КРАСНОЯРСКАЯ МОЛИТВА

Свято-Успенский мужской монастырь под Красноярском поднимается из руин

Когда он был закрыт, по чьему приказу уничтожен, сейчас точно не знает никто. Известно лишь, что в 1924-м здесь уже не молились - на берегу реки открылся один из самых первых домов отдыха для советских трудящихся "Енисей". Тысячи отдыхающих, которые в течение полувека набирались в этих местах здоровья и хорошего настроения, вряд ли знали, что они буквально ходят по костям...
- Когда начали восстанавливать монастырь, - рассказывает инок Евлогий, -валили старые тополя, рыли траншеи, чтобы проложить трубы от котельной, и находили в земле человеческие кости. Видимо, здесь расстреливали монахов. Упокой, Господи, души усопших рабов твоих...
Мы шли по скрипучему снегу к высокому деревянному кресту. Его поставили этим летом на братской могиле. А рядом целая россыпь маленьких крестиков-отметин - в тех местах, где были найдены останки.
Люди приходят сюда помянуть невинно убиенных, помолиться, положить цветы.
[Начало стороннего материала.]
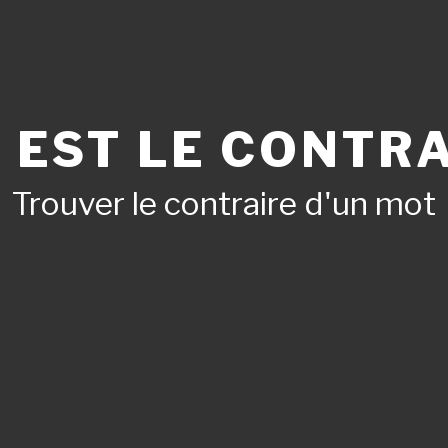
 EST LE CONTRA
Trouver le contraire d'un mot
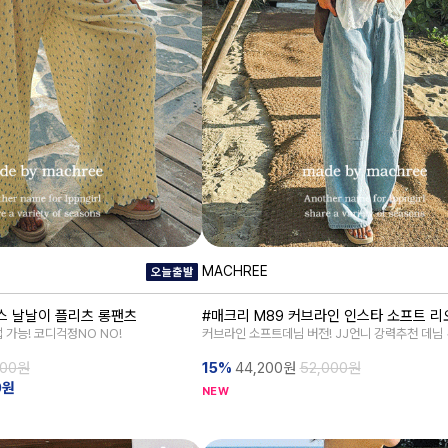
MACHREE
이스 날날이 플리츠 롱팬츠
#매크리 M89 커브라인 인스타 소프트 
 가능! 코디걱정NO NO!
커브라인 소프트데님 버전! JJ언니 강력추천 데님 
000원
15%
44,200
원
52,000원
0원
NEW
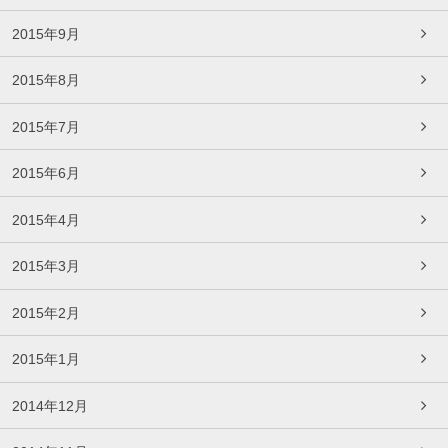
2015年9月
2015年8月
2015年7月
2015年6月
2015年4月
2015年3月
2015年2月
2015年1月
2014年12月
Многие идут к монастырю, чтобы хоть чем-то помочь, отдают послушникам одежду, обувь, приносят в дар иконы.
Обитатели монастыря отремонтировали храм и несколько келий. По выходным дням здесь проводят церковные службы - и крестят, и отпевают, и венчальный обряд справляют. Но в большинстве монастырских помещений - только голые кирпичные стены, окна по-прежнему зияют мертвыми глазницами, полы давно сгнили. Слишком много трудов надо положить, слишком мало сил на это имеется. Кроме отца Агапия и инока Евлогия, все остальные пока - люди временные, в любой момент, если мирская жизнь покажется слаще, могут уйти. И уходят. Однако и новые люди в монастыре появляются.
...Десятилетний Иван Борзых весело махал топором - помогал строить забор. Он приехал сюда с родителями из Красноярска на время школьных каникул. Мама Нина в это время готовила обед в трапезной, а отец Сергей перестилал крышу. Монастырский батюшка Серафим (он же и настоятель Благовещенского храма в Красноярске) попросил прихожан о помощи.
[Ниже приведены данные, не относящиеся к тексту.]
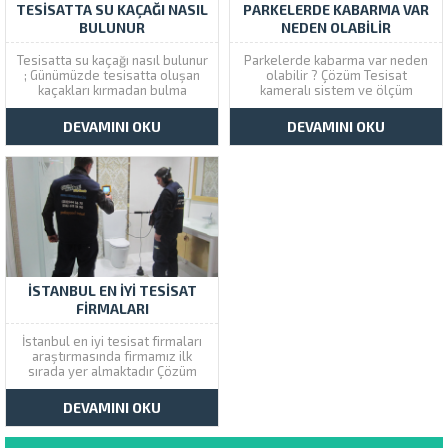
TESISATTA SU KAÇAĞI NASIL
PARKELERDE KABARMA VAR
BULUNUR
NEDEN OLABILIR
Tesisatta su kaçağı nasıl bulunur
Parkelerde kabarma var neden
; Günümüzde tesisatta oluşan
olabilir ? Çözüm Tesisat
kaçakları kırmadan bulma
kameralı sistem ve ölçüm
yöntemleri uygulanmaktadır.
cihazları ile su kaçağı yer tespti
Çözüm Tesisat firmamız
yapabilir. Çözüm Tesisat parke
DEVAMINI OKU
DEVAMINI OKU
profesyonel olarak su kaçağı
kabarması konusunda uzman
tespit cihazları kullanarak
destek alabileceğiniz
sızıntının yerini kırmadan önce
profesyonel tesisat firmasıdır.
bulur. Tesisatta Su Kaçağı Bulan
Parkeler evin hem daha güzel
Firmalar Tesisatta su kaçağı
görünmesini hem de daha
nasıl bulunur artık...
sıcak...
İSTANBUL EN İYI TESISAT
FIRMALARI
İstanbul en iyi tesisat firmaları
araştırmasında firmamız ilk
sırada yer almaktadır Çözüm
Tesisat son teknoloji cihazları
kullanarak hizmet veriyor.
DEVAMINI OKU
Çözüm Tesisat İstanbul geneli 6
şube 9 servis aracı ile hizmet
vermektedir. Kameralı Cihazla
- Мы приехали, - говорит Иван, - потому что это дело хорошее, богоугодное. Вот вырасту, поступлю в духовную семинарию. Мама приняла крещение, когда я еще не родился, ей тогда было 29 лет. И дала обет: если родится сын, отдаст его в священники...
Из трапезной кликнули обедать, и топоры, стучавшие беспрерывно, враз умолкли. Монастырский двор погрузился в тишину и покой. Может, и души расстрелянных монахов, лежащих в этой земле, тоже успокоятся наконец?